Though there seems to be reason to believe that mild degrees of lardaceous degeneration may sometimes be cured, especially when dependent on syphilis, there is but little hope of arresting its progress at the late stage when the bowels become implicated. Indeed, when pronounced degeneration of the bowels takes place the disease is usually nearing the end of its course; for it is a well-settled fact that in this degeneration extensive implications of organs may occur without markedly reducing the patient's general condition, so long as the kidneys and intestines remain unaffected. The cause of death is usually to be traced to these organs. Dickinson9 found that in 35 cases where death was apparently due to renal lardaceous disorder, the immediate result was brought about by diarrhoea in 13 cases. Presumably, in a large proportion of these lardaceous disease of the bowel was present.

9 Diseases of Kidney, Part ii., 1877, p. 496.

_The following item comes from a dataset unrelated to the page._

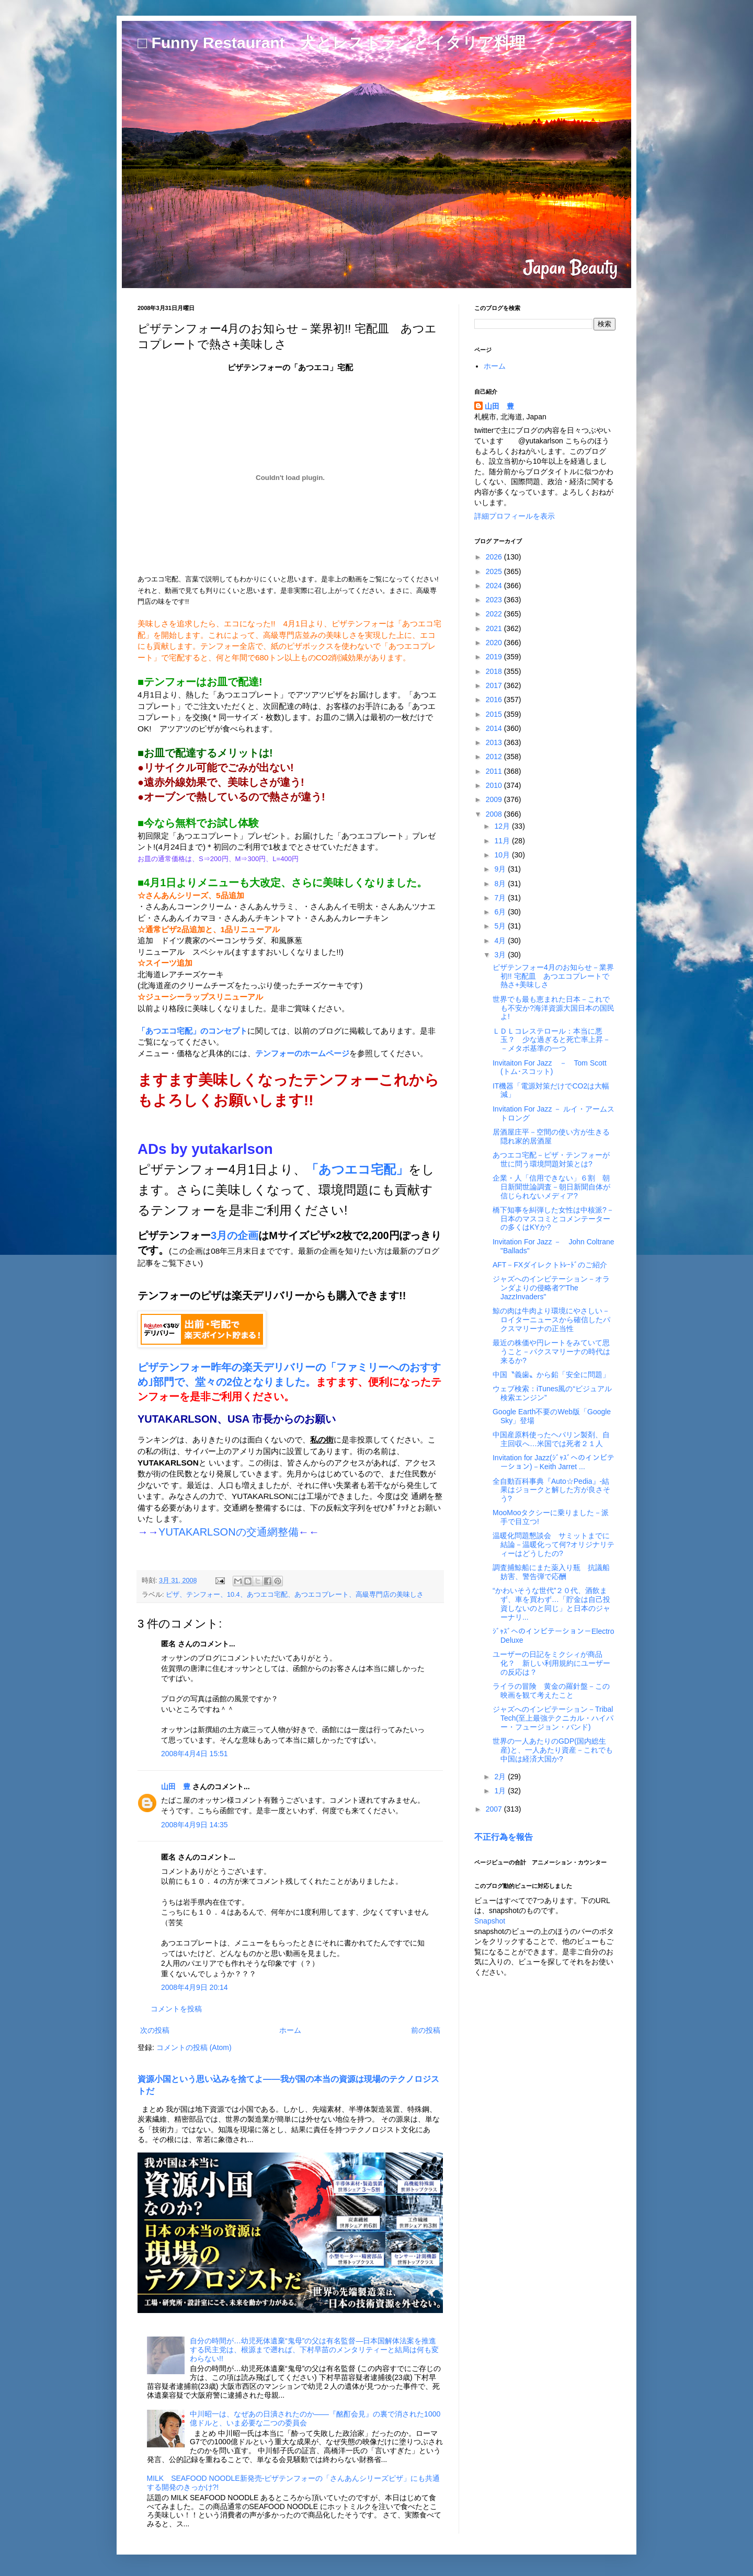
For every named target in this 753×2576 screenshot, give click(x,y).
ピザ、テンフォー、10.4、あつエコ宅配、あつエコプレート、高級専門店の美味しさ (295, 1594)
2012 (495, 756)
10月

The degeneration usually affects the lower portion of the small and the upper part of the large intestine. Occasionally it will be found to have invaded the whole alimentary tract. As in lardaceous degeneration generally, the process begins in the small arteries and capillaries and veins, affecting primarily the arterial and venous muscular coats—not, however, according to the latest authorities, the muscular fibres themselves, but their perimysium and the cement substance, the degeneration being one limited to the connective tissues.10 In the mildest cases only some of the small vessels of the mucous membrane are involved, and no naked-eye changes can be detected. In more advanced stages the mucous membrane is pale and shows evidence of catarrh. Thickening occurs, and as the process advances a peculiar appearance is revealed which has been compared to that of wet wash-leather (Wilks). The iodine test now gives the mahogany-colored reaction of lardaceous matter, with the tissues affected, or, if the methyl-aniline-violet test of Cornil be employed, the lardaceous material will display a red-violet color, while normal structures will be tinged blue-violet. It is said to be better to make the test near a Peyer's patch, since the latter is seldom affected by the degeneration, and brings out, by contrast, the surrounding lardaceous material.11 This distribution of the material cannot be considered as constant, however, since Hayem found the patches of Peyer most frequently affected.

10 Cohnheim, Allgem. Path., 1882, p. 667.

11 Wilks and Moxon, Path. Anat., p. 404; Kyber, Virchow's Archiv, Bd. 81, H. 1 and 2.

In more advanced stages the surface may become irregular from glandular enlargement, and ulceration may occur. Microscopic examination shows the lardaceous material in the vessels, and also in the stroma of the mucous membrane and villi.12 The epithelium is not involved. The degeneration, at first confined to the mucous membrane, extends to the submucous tissue, the proper muscular coat of the intestines being often implicated—so far, at least, as concerns its connective tissue. In the more severe cases Hayem found the agminated and solitary glands extensively involved. Fine branches from affected vessels penetrate to the interior of the glands. In such cases the mesenteric glands will be found implicated. The degeneration of the vessels running through the gland structure causes disappearance of this substance by fatty degeneration, and occasions a reticulated arrangement of the lardaceous material, and, secondarily, ulceration. In a similar manner ulcers may arise in any part of the affected tract. Finally, the lardaceous material may involve the whole thickness of the gut.

12 Eberth, Virchow's Archiv, 80, S. 138.

The diagnosis of lardaceous disease of the bowels can only be made with certainty in the presence of pronounced albuminoid disease of other parts in association with the symptoms of intestinal disorder. It possesses no characteristic symptoms.

Inasmuch as the disorder invades the bowels only at a late stage of its existence, the prognosis acquires additional gravity. It is probable that advanced albuminoid disease is never cured; so much the more hopeless is it when affecting this tract. If unchecked, the diarrhoea rapidly saps the powers of life; if temporarily alleviated, the approach of death is more gradual.

Whatever attempts are to be made to cure the disease, they must be through the general system, and are identical with those directed toward the cure of lardaceous disease generally. Treatment directed to the intestines must be palliative. The diarrhoea must be combated by appropriate diet and the administration of such remedies as protect the surface of the mucous membrane and control the intestinal movement. Bismuth subnitrate in large doses is therefore indicated. Various astringents may be employed, while the use of opium often secures most gratifying relief. It should be given in generous doses. Preparations of the crude drug seem to answer better than its salts. The necessity of keeping the gut free from undigestible matters that may irritate the already badly-damaged mucous membrane is apparent. Patients with this form of lardaceous degeneration usually show the cachexia resulting from profound modifications of nutrition, and their intestinal symptoms can only be regarded as links in a long pathological chain. Hemorrhage will call for remedies that under ordinary circumstances are employed to control bleeding from the bowels.